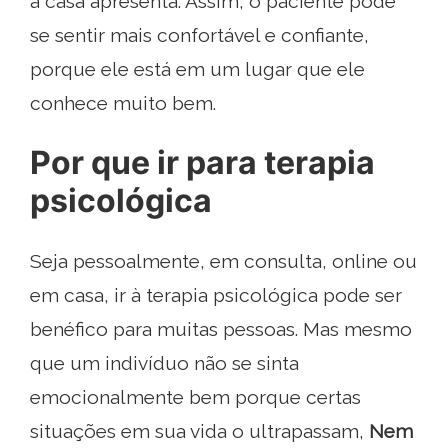
a casa apresenta. Assim, o paciente pode
se sentir mais confortável e confiante,
porque ele está em um lugar que ele
conhece muito bem.
Por que ir para terapia
psicológica
Seja pessoalmente, em consulta, online ou
em casa, ir à terapia psicológica pode ser
benéfico para muitas pessoas. Mas mesmo
que um indivíduo não se sinta
emocionalmente bem porque certas
situações em sua vida o ultrapassam,
Nem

§ §

What you need to do:
Would you repeat the listing word for word and skip every picture?

Expected answer:
a casa apresenta. Assim, o paciente pode
se sentir mais confortável e confiante,
porque ele está em um lugar que ele
conhece muito bem.
Por que ir para terapia
psicológica
Seja pessoalmente, em consulta, online ou
em casa, ir à terapia psicológica pode ser
benéfico para muitas pessoas. Mas mesmo
que um indivíduo não se sinta
emocionalmente bem porque certas
situações em sua vida o ultrapassam,
Nem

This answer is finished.